OK, so, I've heard a lot of yak yak yak about gays and action scenes and power levels and pacing and characterization and whatnot, but I haven't heard anything about the only thing that matters: Does Ryloth rotate?
Ryloth used to be a tidally locked planet, one side permanently facing the sun. They changed it to a more traditional planet a long time ago.
This may be helpful to you: http://www.starwars.com/news/the-legendary-star-wars-expanded-universe-turns-a-new-page
Sometimes it rotates clockwise, and other times it choses to run counter-clockwise, depending on its mood.
Page 195: Spoiler The captain of the Royal Guard sat on the ground across from them. "You should remove your helmet, Captain, the Emperor said. "It must wear on you to have it on all the time." "Thank you, my Emperor," the captain said. He removed his helmet to reveal a mien familiar to Vader, the scarred face of a clone, the features an echo of so many faces from Vader's past. Rex. Cody. Sixes. Echo. The roster of names moved through Vader's mind, each of them a trigger for a memory, each of them a ghost from his past. "Is there an Imperial installation nearby, my lords?" the captain asked. Sergeant Deez removed his helmet, too, showing a face that wasn't that of a clone: a clean-shaven, ax-jawed human with short-cropped blond hair and tattoos of abstract patterns inked on his cheeks. If Deez had been a clone, Vader imagined they'd have called him Ink.
Thank you I actually just read that page in the book not to long ago 5 or so minutes Anyway I like that a clone is a red Gaurd.
And also, that there's an ordinary human Red Guard. Maybe, like with the stormtroopers in Tarkin, they're going through a transitional phase?
Palpatine has Red Guards in AOTC before Obi-Wan discovers the clones on Kamino. I figured that they must be ordinary humans at that point.

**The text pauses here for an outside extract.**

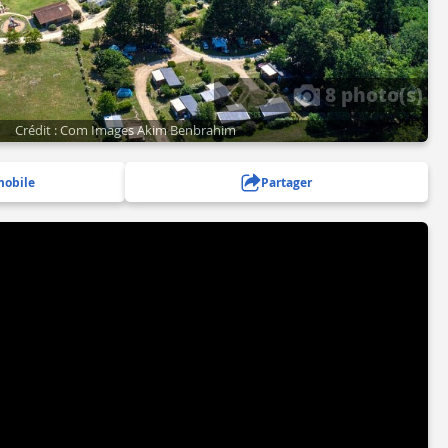
8 photo(s)
Crédit : Com Images Akim Benbrahim
mobile
Partager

While I suppose that Dooku could be skimming the best of the clones from Kamino and sending them to Palpatine before AOTC starts - it does seem more likely that there were non-clone humans being used in the Red Guard back then, and that some clones were inducted later. Rather than vice-versa (all the Red Guard being clones for a long period, then non-clones being inducted later on).